Women’s Aid and Rape Crisis mount legal challenge to government’s two child tax credit limit

By agency reporter
August 1, 2018

Women’s Aid and Rape Crisis England and Wales, represented by Karon Monaghan QC and Leigh Day solicitors, are requesting permission to intervene in the Child Poverty Action Group’s legal challenge to the government’s two child tax credit limit policy, to highlight why this cruel policy must be scrapped.

Women’s Aid and Rape Crisis will be representing survivors of domestic abuse and sexual violence who are experiencing unlawful and degrading treatment as a result of this policy. This inhumane policy is denying survivors’ access to their entitled child tax credits and may be putting them at risk of further violence and abuse.

Financial concerns are a major barrier to women being able to leave an abusive partner. Although there is an exemption to the policy for victims who disclose that their third or subsequent baby was conceived as a result of rape or coercive control to a third party, the reality is that many victims do not feel comfortable doing so. It is clear that this policy is putting additional financial barriers in the way of survivors who need to flee domestic abuse and sexual violence, and it is leaving them at risk of further abuse.

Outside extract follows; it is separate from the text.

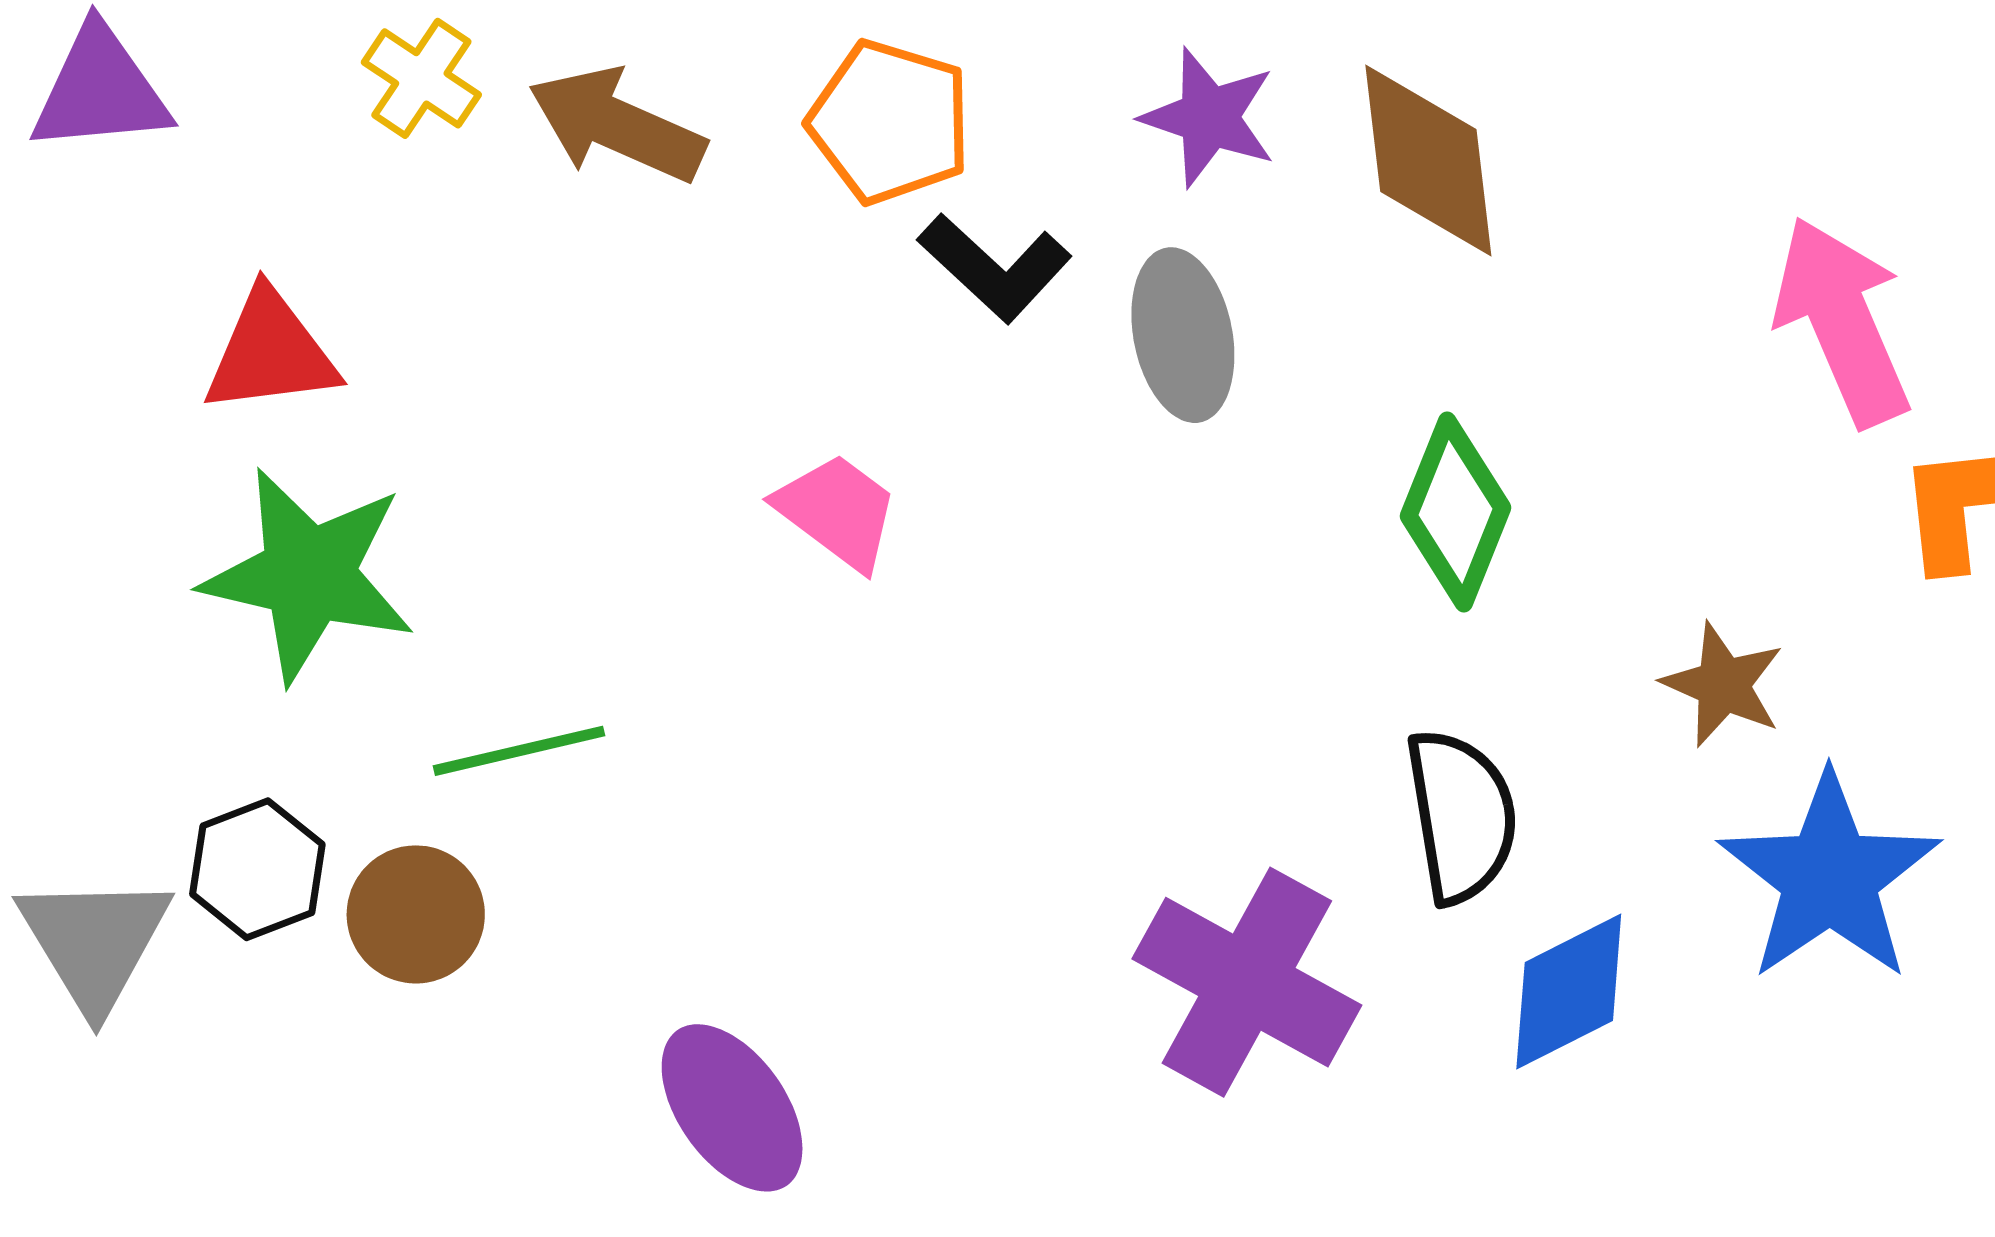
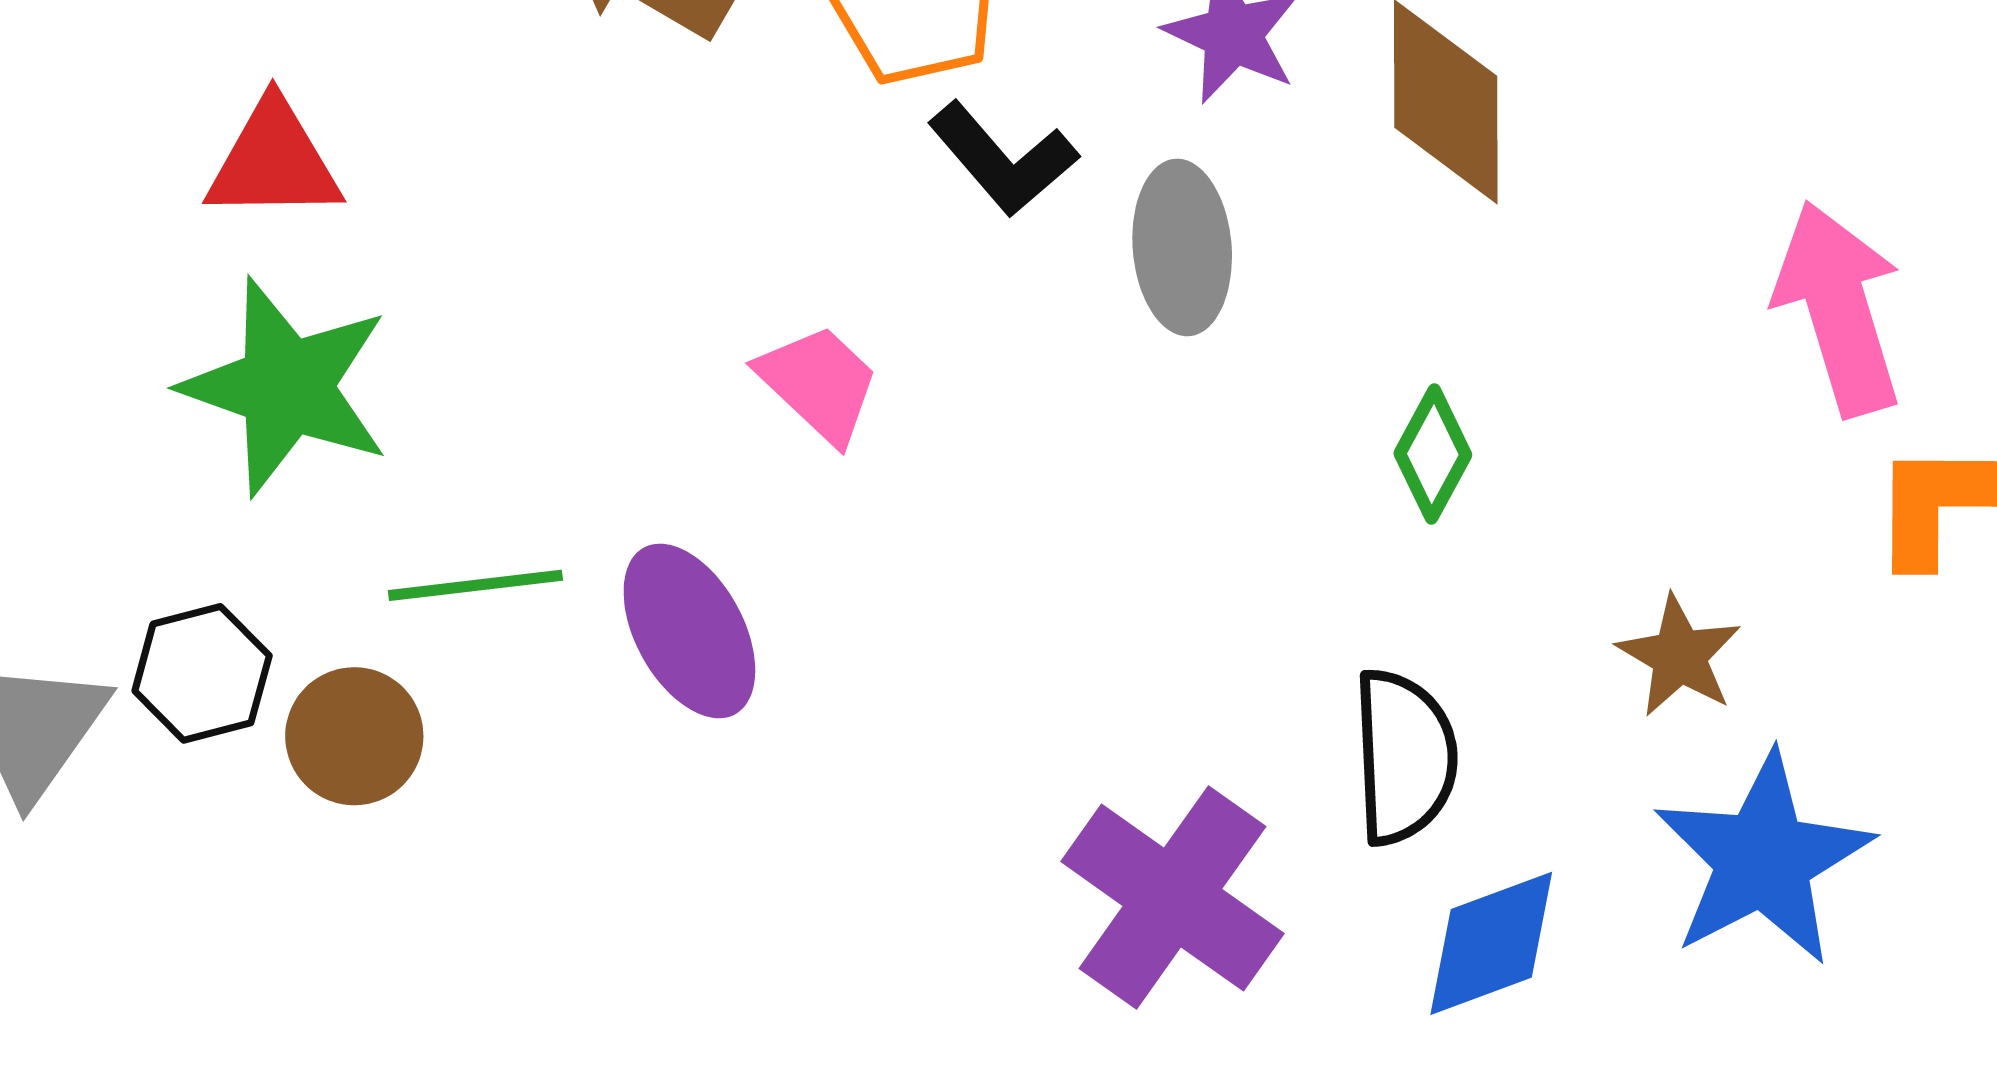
green diamond: (1455, 512) -> (1433, 454), size x0.7
purple ellipse: (732, 1108) -> (689, 631), moved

Women's Aid says it knows from its work with survivors that victims of domestic abuse and sexual violence will often not report rape to anyone due to the shame they feel and the fear of the consequences of speaking out. The organisation point out that it is inhumane to require a victim who has been through trauma to disclose rape to a third party and to formalise that their child was conceived as a result of rape which would be apparent on their benefit records. It is evident that the ‘rape clause’ exemption is a clear breach of women’s human rights under Article 8: the right to privacy and family life.

The policy also requires survivors of domestic abuse to have left the perpetrator to be eligible for the exemption. This fails to recognise the lived experiences of survivors of domestic abuse. Leaving an abusive partner is difficult for survivors and can often be the most dangerous time. On average, two women a week are killed by their partner or ex-partner in England and Wales. In 2016, 77 per cent of such killings occurred within the first year following separation. 

Katie Ghose, Chief Executive of Women’s Aid, said: “From our work with survivors, we know that a survivor often leaves an abusive partner with nothing but the clothes on her back. How she will manage to take care of her children and rebuild her life from scratch is her number one concern. Yet we know that many survivors will never build up the confidence to speak out about their experience of domestic abuse or rape due to feeling shame, worrying about the repercussions for their child and fears of the consequences of doing so. A survivor and her children should never be faced with the awful reality of either living in poverty or staying put with the abuser.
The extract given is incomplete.